Jokowi pernah bicara tentang drone. Drone itu cuma mampu terbang selama empat jam. Drone itu hakekatnya hanya sebuah pesawat tempur, jadi tidak cocok untuk didayagunakan di medang peperangan. Sebagai pesawat tempur, Kalau Drone itu hanya bisa mengambang empat jam. Setelah itu, harus diganti lagi, daya jangkaunya terbatas. Jadi untuk memperkuat pertahanan nasional kita, bukan itu sebenarnya yang kita perlukan.
Yang betul itu seharusnya kita harus punya satelit untuk pengawasan. Di ABRI dulu, di setiap pos-pos komando besar ada yang namanya SBK (Satelit Bumi Kecil). Kita bisa langsung mengetahui bila ada pencuri ikan dari mana saja. Dan itu cukup dipantau dalam satu malam oleh empat sampai lima orang saja. Bukan pakai Drone.

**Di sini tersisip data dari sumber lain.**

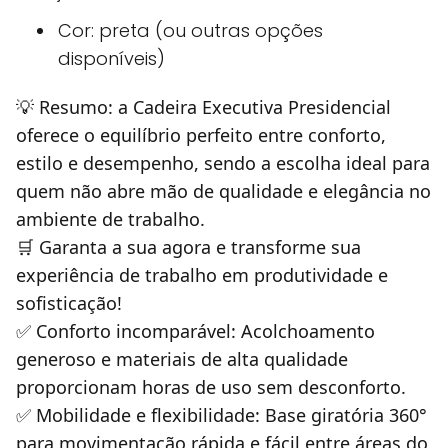
Cor:
preta (ou outras opções
disponíveis)
💡 Resumo:
a
Cadeira Executiva Presidencial
oferece o equilíbrio perfeito entre conforto,
estilo e desempenho, sendo a escolha ideal para
quem não abre mão de qualidade e elegância no
ambiente de trabalho.
🛒 Garanta a sua agora e transforme sua
experiência de trabalho em produtividade e
sofisticação!
✅ Conforto incomparável: Acolchoamento
generoso e materiais de alta qualidade
proporcionam horas de uso sem desconforto.
✅ Mobilidade e flexibilidade: Base giratória 360°
para movimentação rápida e fácil entre áreas do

Sayangnya satelit Palapa itu dulu dijual oleh Megawati ketika masih menjadi presiden. Tadi pak Dirgo D Purbo katakan kapal tanker yang ke Indonesia dikawal oleh tentara Srilangka. Saya Cuma mikir, itu kapal siapa? Soalnya tanker itu juga dijual oleh Megawati. Saya tidak tahu. Bukan saya anti Megawati. Saya Nasionalis, saya pengikut ajaran bapaknya, Bung Karno. Sebagai nasionalis yang sedjati, seharusnya kita mempunyai konsep seperti beliau.
Sistem Bernegara Harus Dibenahi dari Atas
Ketahanan kita luntur karena sistem bernegara kita hancur. MPR kita dibuat sebanci-bancinya. Sehingga MPR harus membuat GBHN. GBHN harus dikerjakan oleh mandataris. Sekarang ini tidak. Presiden punya rencana, kerjakan sendiri dan pertanggungjawabkan sendiri. Ini yang disebut tirani. Harusnya tidak seperti itu.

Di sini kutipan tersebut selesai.